During his career, McNabb won a National Football League championship with the Eagles in 2001, made an appearance in another title game with Washington in 2012, and played in three other Super Bowls with two different teams. He was named MVP of the Super Bowl after leading the Eagles to their first title in 2002.
Donovan Jamal McNabb (born November 25, 1976) is a retired American football quarterback who spent 13 seasons in the National Football League (NFL), mostly with the Philadelphia Eagles. Prior to entering the NFL, he was a Syracuse University football and basketball player.
McNabb completed his first touchdown throw of his career (six yards to tight end Chas Lewis) against Indianapolis in a 44-17 home defeat on November 21, 1999. McNabb proceeded to start six of the Eagles' final seven games (missing the December 19 home game against New England, a 24-9 victory, due to injury).
When Warner was unable to play due to injury, McNabb stepped in and led the NFC on a touchdown drive in his first series. In 2000, he accounted for 74.6 percent of the team's total net yards, which ranked third in the NFL. Only Steve Beuerlein of Carolina (75.3 percent) and Garcia of San Francisco (75.1 percent) had a greater proportion.
234 total touchdowns Donovan McNabb threw 234 touchdown passes throughout his career. StatMuse offers season-level passing touchdown statistics dating back to the 1921 season. The table below shows McNabbs top 10 seasons by touchdown pass percentage.
Donovan McNabb's best season was 2009 when he had 4,057 passing yards, 54 touchdowns passes and only 13 interceptions. His worst season was 2007 when he played for the Philadelphia Eagles when he completed just 46.7% of his passes and had 3,341 passing yards with 16 touchdowns and 20 interceptions.
He averaged 509.3 passing yards per season over his career. StatMuse offers more detailed stats including season averages, minimum and maximum numbers of passes thrown and touchdowns scored.
Donovan McNabb started his NFL career in 1999 as a replacement for retired veteran quarterback Randall Cunningham. In his first season, he helped lead the Washington Redskins to an 11-5 record and made them contenders in the NFC East. He was voted the team's most valuable player after throwing for 3,441 yards and 28 touchdowns passes without any interceptions.
In 2000, McNabb led the Redskins to their first playoff appearance since 1992.
Donovan Jamal McNabb (born November 25, 1976) is a retired American football quarterback who spent 13 seasons in the National Football League (NFL), mostly with the Philadelphia Eagles. He also became the Eagles' all-time leader in pass attempts, completions, yards passing, and touchdown passes. McNabb played college football for The College of William & Mary and earned All-American honors as a freshman. The Washington Redskins selected him with the tenth pick of the 1999 NFL Draft. He played his first season with the Redskins, but they traded him to the Eagles after his second season. McNabb went on to become one of the best quarterbacks in Eagles history.

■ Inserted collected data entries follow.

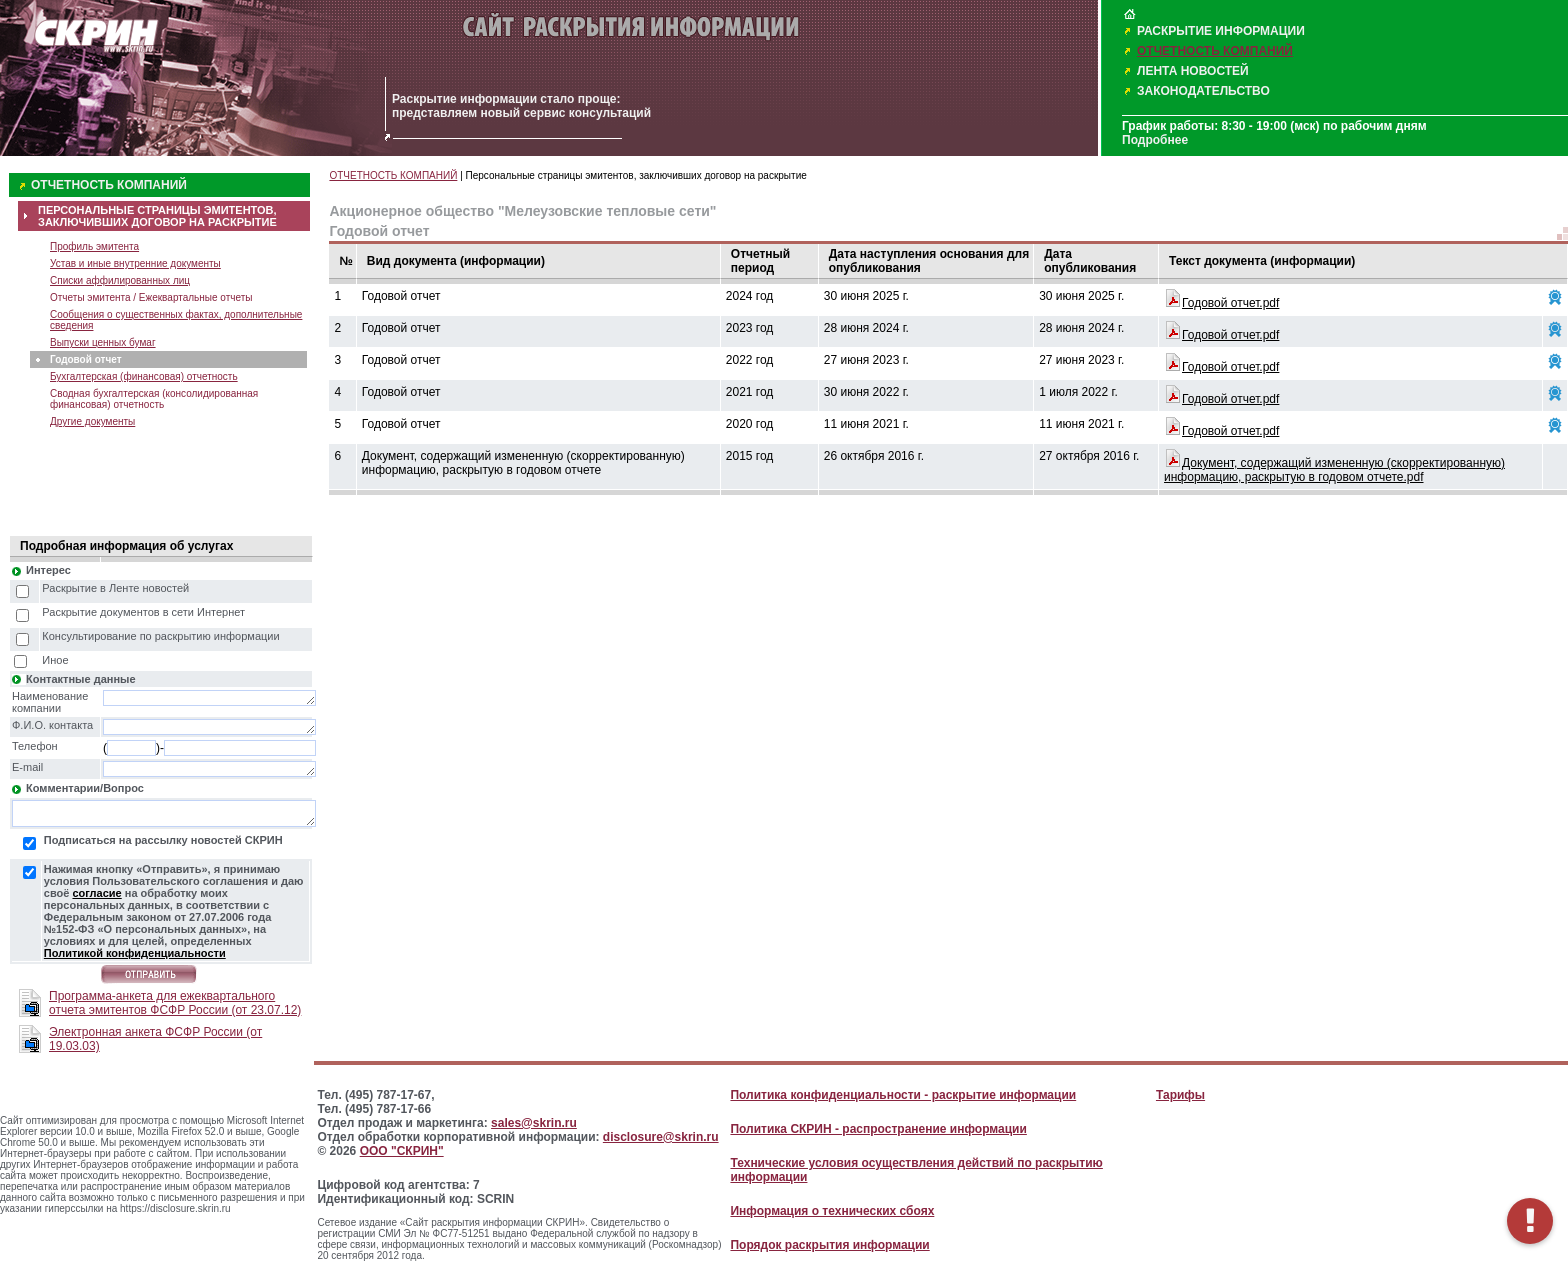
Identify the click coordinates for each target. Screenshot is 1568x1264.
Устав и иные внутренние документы (135, 263)
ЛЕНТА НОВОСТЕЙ (1193, 71)
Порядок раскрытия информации (829, 1245)
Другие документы (92, 421)
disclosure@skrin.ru (661, 1137)
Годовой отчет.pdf (1230, 303)
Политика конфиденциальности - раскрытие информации (903, 1095)
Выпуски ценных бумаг (103, 342)
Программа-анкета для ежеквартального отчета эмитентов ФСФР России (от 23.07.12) (175, 1003)
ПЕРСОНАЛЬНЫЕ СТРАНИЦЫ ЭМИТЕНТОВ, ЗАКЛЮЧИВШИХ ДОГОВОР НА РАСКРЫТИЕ (157, 216)
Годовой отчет (86, 359)
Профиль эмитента (94, 246)
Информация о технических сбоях (832, 1211)
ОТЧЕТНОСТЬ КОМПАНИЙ (1215, 51)
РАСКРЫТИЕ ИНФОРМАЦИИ (1221, 31)
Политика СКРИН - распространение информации (878, 1129)
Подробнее (1155, 140)
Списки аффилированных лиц (120, 280)
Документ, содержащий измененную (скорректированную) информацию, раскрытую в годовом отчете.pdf (1334, 470)
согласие (96, 893)
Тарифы (1180, 1095)
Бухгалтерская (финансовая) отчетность (144, 376)
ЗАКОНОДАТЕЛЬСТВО (1203, 91)
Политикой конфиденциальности (135, 953)
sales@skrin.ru (534, 1123)
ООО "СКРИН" (402, 1151)
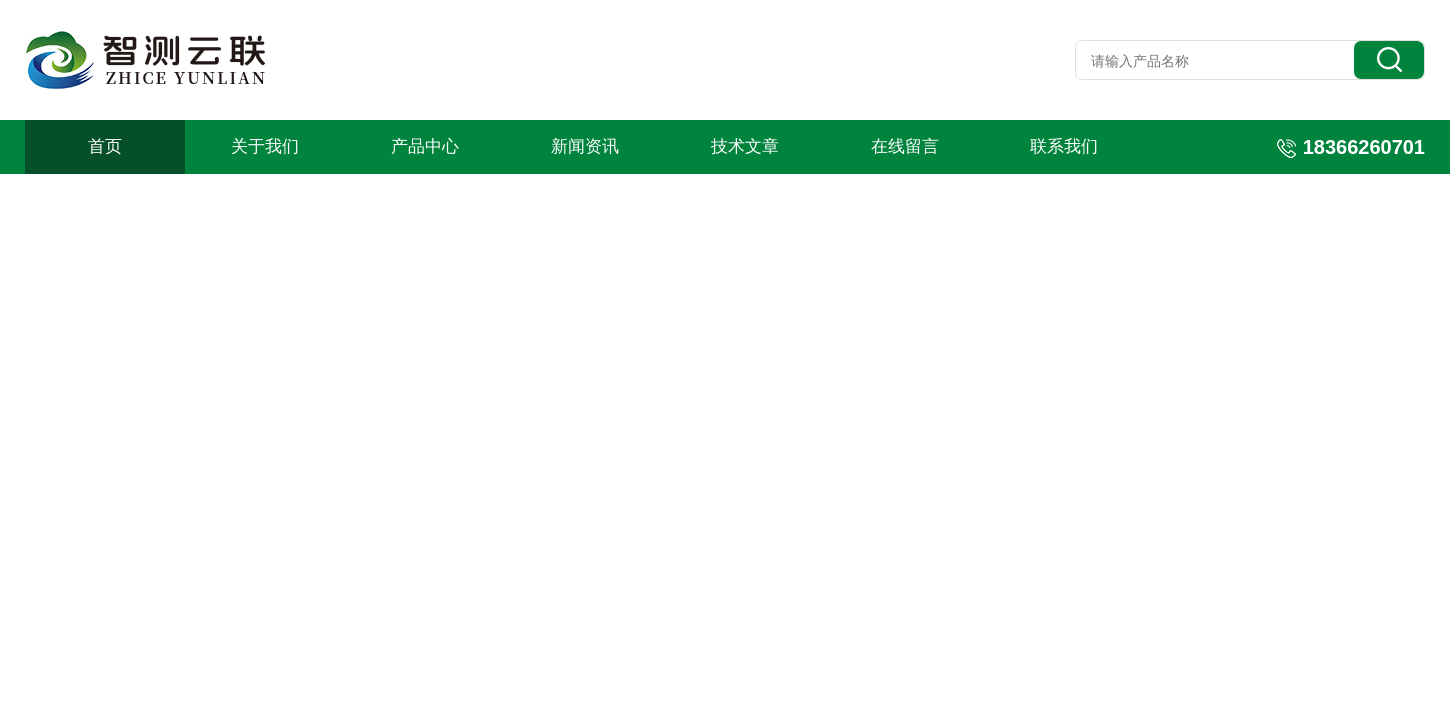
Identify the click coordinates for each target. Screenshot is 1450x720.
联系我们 (1064, 146)
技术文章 (745, 146)
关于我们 (265, 146)
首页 (105, 146)
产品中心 (425, 146)
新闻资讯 (585, 146)
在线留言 (905, 146)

After retiring from football, McNabb joined the ESPN family as an analyst for Monday Night Football and Sunday Night Football. Since 2016, he has been the host of the podcast Don't Sleep on HBO.
He also has been involved in several charities throughout his career. In addition to his work with Project Renewal, a charity that provides athletic equipment to children in Africa, McNabb has participated in fundraising events for various organizations including Children's Hospital of Philadelphia, the Make-A-Wish Foundation, and the Troops to Teachers program.
McNabb was known for his accurate deep ball and his ability to make plays with his feet. He was also a three-time Pro Bowl selection and won the NFC Championship Game MVP award in 2012. After playing only two seasons in Washington, D.